Work task: What follows is a set of records. Copy them exactly and leave out the images.

● ● ● ● ● ● ●

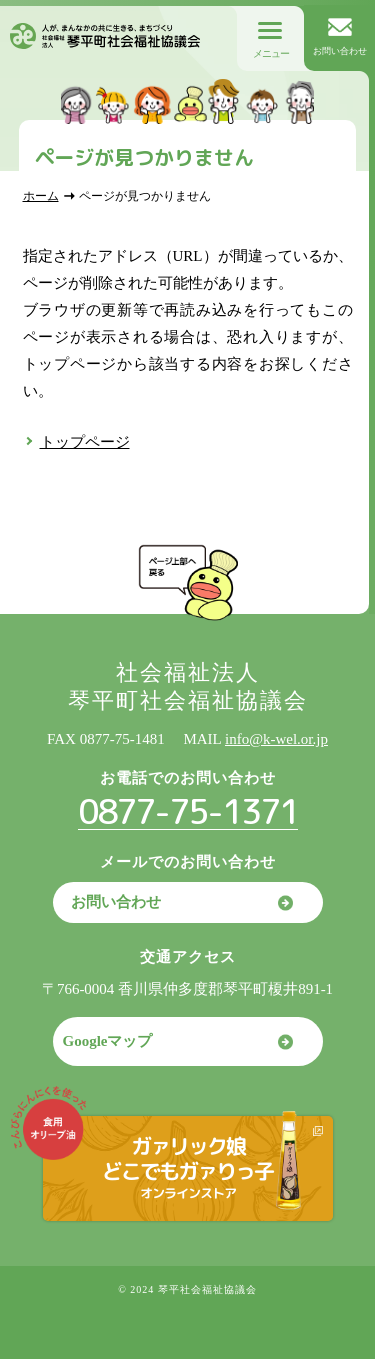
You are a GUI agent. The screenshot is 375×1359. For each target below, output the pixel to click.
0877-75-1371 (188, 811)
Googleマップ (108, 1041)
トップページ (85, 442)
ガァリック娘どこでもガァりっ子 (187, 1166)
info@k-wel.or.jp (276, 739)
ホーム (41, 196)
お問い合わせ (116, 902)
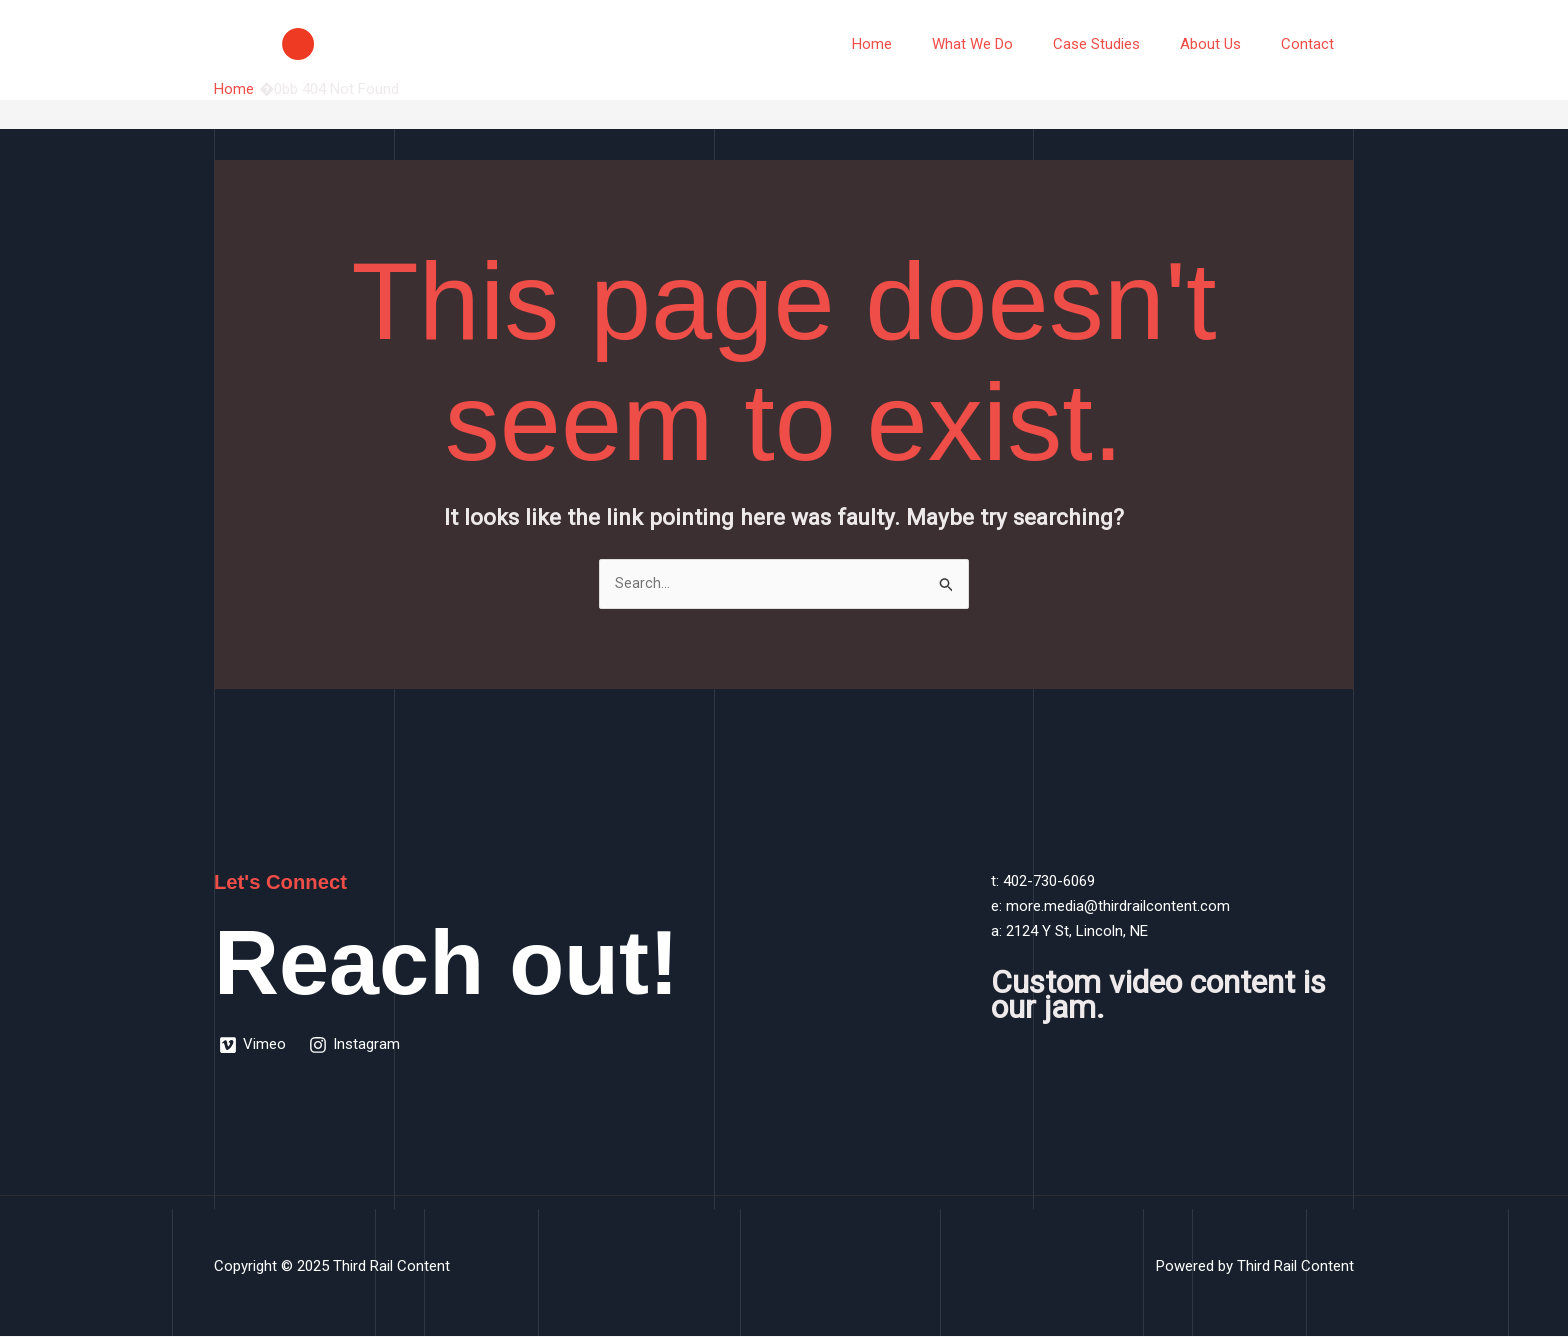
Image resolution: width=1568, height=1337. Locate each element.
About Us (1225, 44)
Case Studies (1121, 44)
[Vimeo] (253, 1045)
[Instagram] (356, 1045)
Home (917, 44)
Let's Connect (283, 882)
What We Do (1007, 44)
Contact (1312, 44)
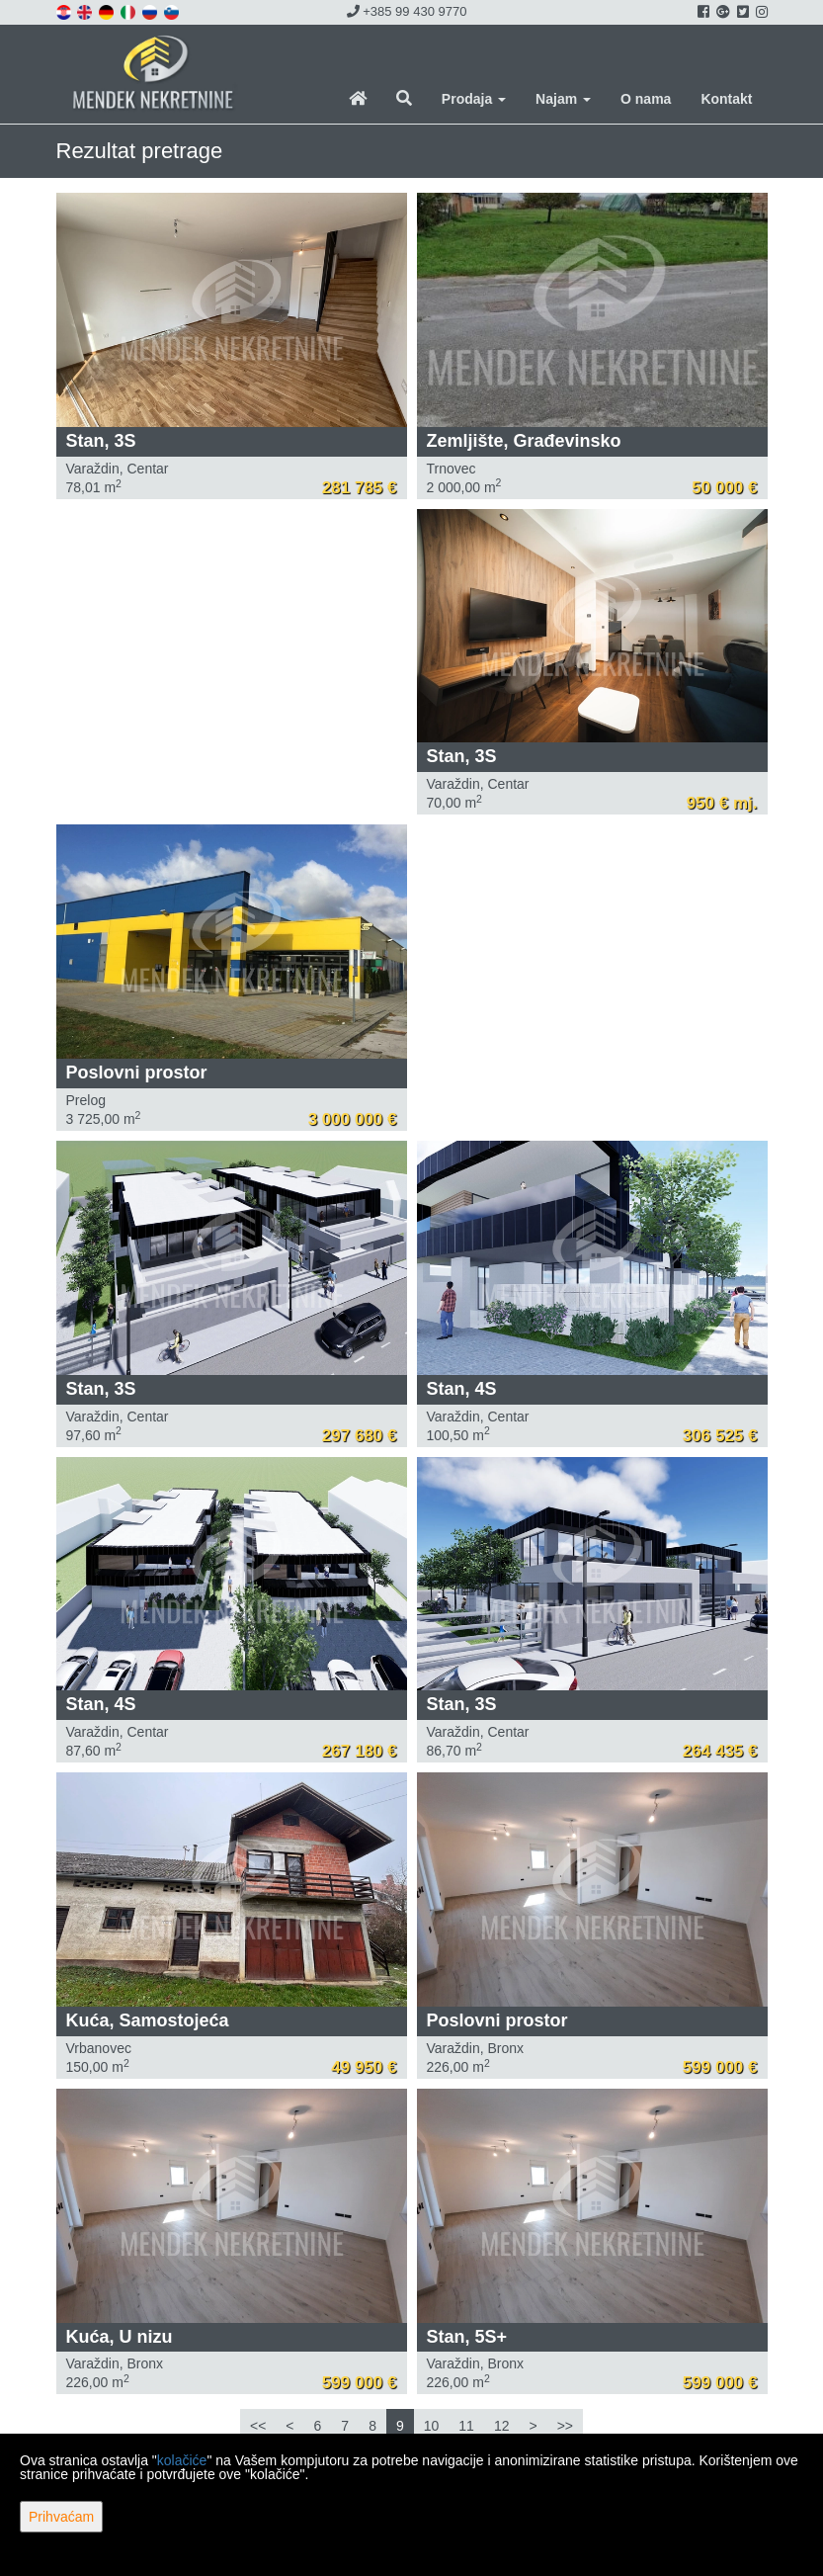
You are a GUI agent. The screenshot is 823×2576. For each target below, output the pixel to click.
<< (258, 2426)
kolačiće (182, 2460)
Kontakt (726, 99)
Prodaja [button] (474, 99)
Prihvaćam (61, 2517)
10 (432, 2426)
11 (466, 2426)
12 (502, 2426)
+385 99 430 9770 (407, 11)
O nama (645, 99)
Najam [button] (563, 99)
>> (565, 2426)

● ● ● ● ● ● ●

Response:
You are a GUI agent. The screenshot is 375×1359. For each target below, output the pixel to click.
0877-75-1371 (188, 811)
Googleマップ (108, 1041)
トップページ (85, 442)
ガァリック娘どこでもガァりっ子 (187, 1166)
info@k-wel.or.jp (276, 739)
ホーム (41, 196)
お問い合わせ (116, 902)
Image resolution: width=1568, height=1337. Locate each element.
About Us (1225, 44)
Case Studies (1121, 44)
[Vimeo] (253, 1045)
[Instagram] (356, 1045)
Home (917, 44)
Let's Connect (283, 882)
What We Do (1007, 44)
Contact (1312, 44)
You are a GUI agent. The screenshot is 823×2576. For each target below, output the pixel to click.
<< (258, 2426)
kolačiće (182, 2460)
Kontakt (726, 99)
Prodaja [button] (474, 99)
Prihvaćam (61, 2517)
10 (432, 2426)
11 (466, 2426)
12 (502, 2426)
+385 99 430 9770 (407, 11)
O nama (645, 99)
Najam [button] (563, 99)
>> (565, 2426)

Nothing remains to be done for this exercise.